The No. 2 leader of the United Auto Workers vowed tonight that the union will stay in Chattanooga and continue its organizing efforts at the Volkswagen plant while government regulators decide if a new election should be ordered for VW employees to reconsider their earlier rejection of the union.
Dennis Williams, the secretary-treasurer for the UAW who is expected to take over leadership of the Detroit-based union in June, said the UAW is hopeful that the National Labor Relations Board will direct a new election to be conducted for VW workers to decide again whether they want to be represented by the UAW. In voting Feb. 12 to Feb. 14, hourly employees at the VW plant in Chattanooga voted 712-626 against the UAW.
Williams said the vote turned negative against the union after state Legislative leaders warned that Tennessee might not be able to give as much in incentives to VW if the plant were unionized.

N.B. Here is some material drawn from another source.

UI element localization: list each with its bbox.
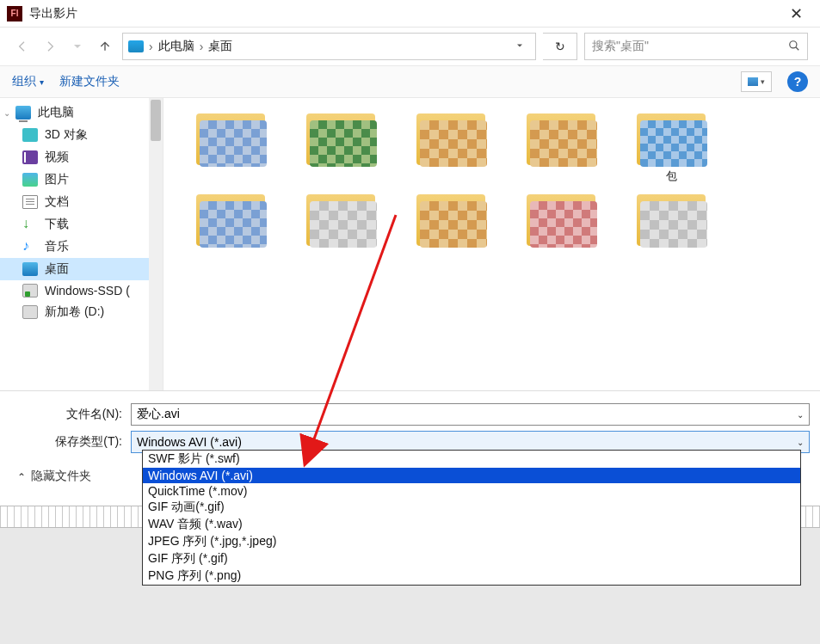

U.S. Sen. Bob Corker, R-Tenn., said he has assurances that a new sports utility vehicle would be added at the plant if workers voted down the union.
Williams said VW workers in Chattanooga "were scared to death" and "in their mind threatened with their jobs" by the outside politician comments.
"This is outrageous," Williams said in an interview with MSNBC. "But we're not going to go away."
Corker bristled at the notion of being called an outsider in the city where he lives and where he serve as city mayor. Volkswagen did not oppose the union, but conservative business groups and some Republican politicians did.
In response to such criticisms of the union, Williams said the NLRB needs to order a new election among the VW workers.
"It's unbelievable that they are interfering with these workers," Williams said.
But the UAW is preparing to fight to win representation at the VW plant.
"We're not going away," Willliams said. "The NLRB needs to limit outside interference in the vote from (Americans for Tax Reform founder) Grover Norquist, the Koch brothers and other conservatives that just want to hold workers back. They don't want a strong Middle Class and they don't want any collective bargaining."
Williams noted that the UAW has nearly 5,000 members already in Tennessee. He chided politicians who took credit for job additions in Spring Hill, where GM is adding 1,800 jobs in a plant represented by the UAW.